* **What you are asked to do**
Without the pictures, repeat all of the data exactly as it appears below.

<<<<

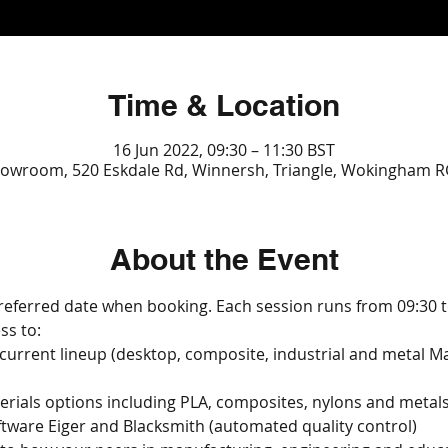
Time & Location
16 Jun 2022, 09:30 – 11:30 BST
owroom, 520 Eskdale Rd, Winnersh, Triangle, Wokingham R
About the Event
referred date when booking. Each session runs from 09:30 t
ss to:
 current lineup (desktop, composite, industrial and metal M
erials options including PLA, composites, nylons and metal
ftware Eiger and Blacksmith (automated quality control)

>>>>

* **Solution to the exercise**
Time & Location
16 Jun 2022, 09:30 – 11:30 BST
owroom, 520 Eskdale Rd, Winnersh, Triangle, Wokingham R
About the Event
referred date when booking. Each session runs from 09:30 t
ss to:
 current lineup (desktop, composite, industrial and metal M
erials options including PLA, composites, nylons and metal
ftware Eiger and Blacksmith (automated quality control)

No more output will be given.